**Exercise aim**.
Report all lines in the records that hold the string "olympiáda".

[Dataset entries]
___
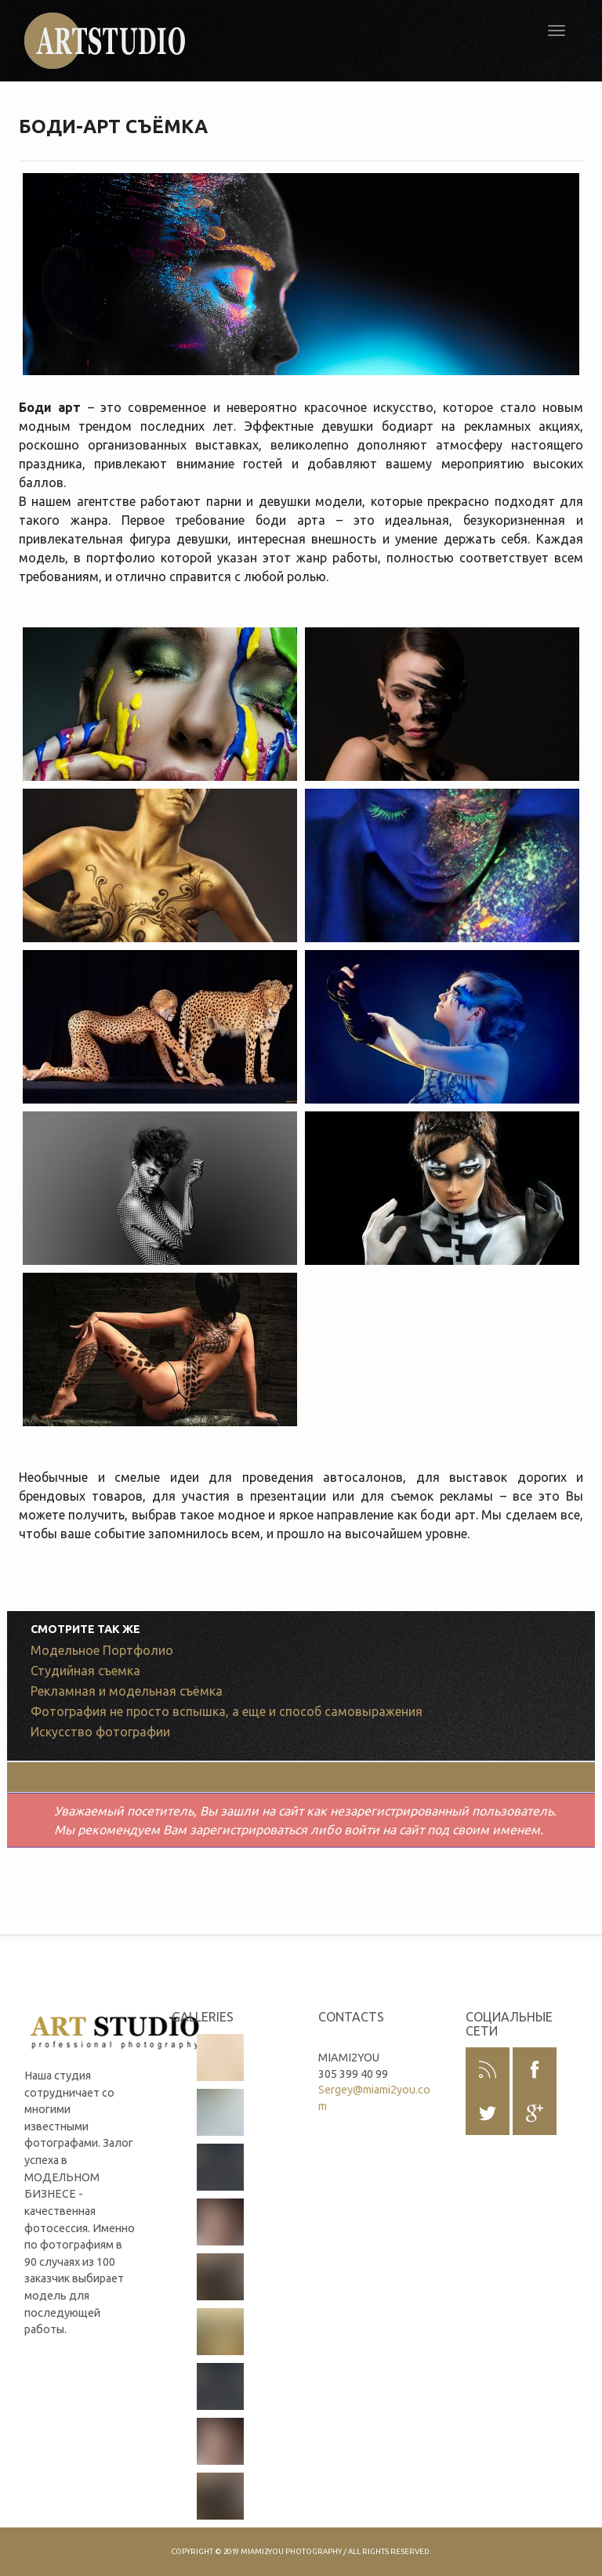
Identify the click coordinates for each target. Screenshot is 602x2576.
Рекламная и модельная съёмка (127, 1691)
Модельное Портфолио (102, 1650)
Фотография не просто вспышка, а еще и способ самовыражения (226, 1711)
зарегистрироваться (248, 1830)
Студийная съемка (85, 1671)
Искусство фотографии (100, 1732)
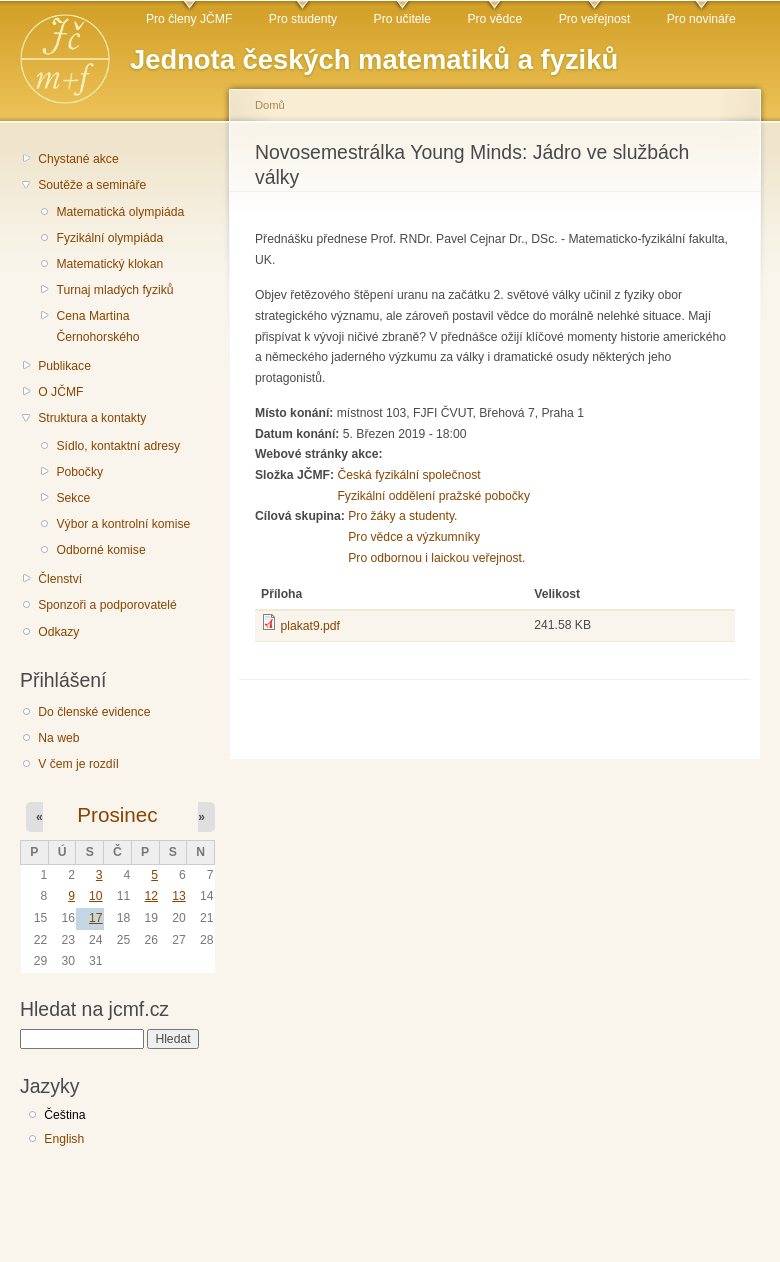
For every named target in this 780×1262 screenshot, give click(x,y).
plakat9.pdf (309, 626)
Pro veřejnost (595, 19)
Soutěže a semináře (92, 185)
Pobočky (79, 472)
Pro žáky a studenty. (402, 516)
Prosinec (117, 814)
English (64, 1139)
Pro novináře (701, 19)
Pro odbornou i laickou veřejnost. (436, 558)
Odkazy (58, 632)
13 (179, 896)
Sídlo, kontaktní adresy (118, 446)
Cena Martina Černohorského (97, 326)
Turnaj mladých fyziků (114, 290)
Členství (60, 579)
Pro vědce (494, 19)
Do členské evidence (94, 712)
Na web (58, 738)
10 (96, 896)
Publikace (64, 366)
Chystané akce (78, 159)
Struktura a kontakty (92, 418)
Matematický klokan (109, 264)
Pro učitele (402, 19)
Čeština (64, 1115)
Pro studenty (303, 19)
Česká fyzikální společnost (408, 475)
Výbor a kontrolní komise (123, 524)
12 (151, 896)
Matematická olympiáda (120, 212)
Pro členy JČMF (189, 19)
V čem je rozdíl (78, 764)
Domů (270, 105)
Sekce (73, 498)
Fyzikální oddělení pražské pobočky (433, 496)
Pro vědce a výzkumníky (414, 537)
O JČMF (60, 392)
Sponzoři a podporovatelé (107, 605)
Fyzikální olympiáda (109, 238)
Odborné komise (100, 550)
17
___
**Result for this task**.
Matematická olympiáda (120, 212)
Fyzikální olympiáda (109, 238)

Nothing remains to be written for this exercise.